Laws were in place for much of the 18th and 19th century denying married women the right to her own property, the right to vote, the right to keep her wages. She was expected to get married, and expected to take care of the home and care for babies. She was in the care of her father, and then her husband, and finally her sons; she never really got a chance to do things herself. Only if there were no men around (and if she was single) was she able to achieve some semblance of independence.
Women were denied entry to numerous institutions, denied access to many careers, especially science-related fields such as medicine. Elizabeth Blackwell was only accepted into medical school in the US by a fluke of chance — the dean took her acceptance up for a vote, and if one male student (the male being superfluous at the time) objected, she would have been denied entry.

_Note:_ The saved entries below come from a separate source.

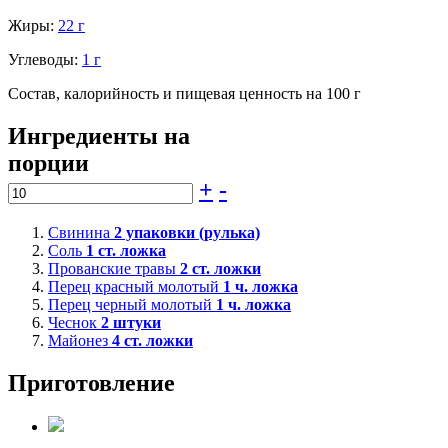
Жиры:
22 г
Углеводы:
1 г
Состав, калорийность и пищевая ценность на 100 г
Ингредиенты на
порции
+
-
Свинина
2
упаковки (рулька)
Соль
1
ст. ложка
Прованские травы
2
ст. ложки
Перец красный молотый
1
ч. ложка
Перец черный молотый
1
ч. ложка
Чеснок
2
штуки
Майонез
4
ст. ложки
Приготовление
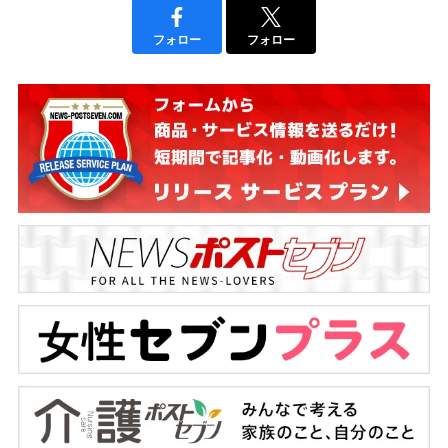
フォロー
フォロー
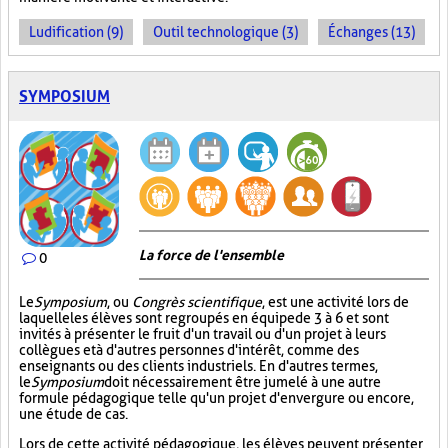
Ludification (9)
Outil technologique (3)
Échanges (13)
SYMPOSIUM
La force de l'ensemble
0
Le
Symposium
, ou
Congrès scientifique
, est une activité lors de
laquelle les élèves sont regroupés en équipe de 3 à 6 et sont
invités à présenter le fruit d'un travail ou d'un projet à leurs
collègues et à d'autres personnes d'intérêt, comme des
enseignants ou des clients industriels. En d'autres termes,
le
Symposium
doit nécessairement être jumelé à une autre
formule pédagogique telle qu'un projet d'envergure ou encore,
une étude de cas.
Lors de cette activité pédagogique, les élèves peuvent présenter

The male students there thought it a joke and unanimously voted to accept her. If a woman achieved, she was not given credit, hidden by all of the male faces that accepted the awards and the acclaim for her work (see: Rosalind Franklin). Recognition for her work might take decades to surface; Franklin’s work was acknowledged as hers 25 years later, and that was buried under Watson’s descriptions of his negative regard for her in his book The Double Helix. By then she was dead.
Women were thought to be too stupid, too irrational, too emotional, too fragile, and hence all of the sexism and misogyny and restrictions regarding her agency made sense. Women are seen as bodies, sex objects, and hence all of the men feel entitled to treat her as a potential date/sex buddy and not as a coworker. If she refuses, it’s a insult to him and she must be a bitch!
Unfortunately, this attitude STILL exists today. And why? Because they were (and still are by many misogynists) seen as inferior and as sex objects.
And unfortunately this is the reason why women are often discouraged from STEM.
Throughout history, if women did something of note, her contributions were hidden and credit was given to the men. If she failed, she represented all women, the face of inferiority and stupidity as shown in the xkcd comic that opens this post.
In science and history classes, we hear a large amount of amazing men who contributed to science and technology, making civilization better. We know of Crick and Watson, Charles Darwin, Ernest Rutherford, Mendel, Steve Jobs, Bill Gates, Mark Zuckerberg, etc. But where are the women? Where is Ada Lovelace, Grace Hopper, Lise Meitner, Emmy Noether, and others?
The one female scientist that everyone knows about is Marie Curie. But is she the only person that we should be looking up to as women wanting to work in STEM?
I think not.
We can totally do better in encouraging women to take on STEM.
Give us Lovelace, give us Hopper, Meitner, Noether. Give us encouragement. Treat us as people, as equals working for the same goal. Give us credit for our work. Recognize the women who worked in (and improved) STEM throughout history. Treat us as individuals with distinct personalities, not as representatives of an entire monolithic group. Treat us as your fellow coworkers, not as your potential date.
And leave the misogyny and the sexist attitudes at home.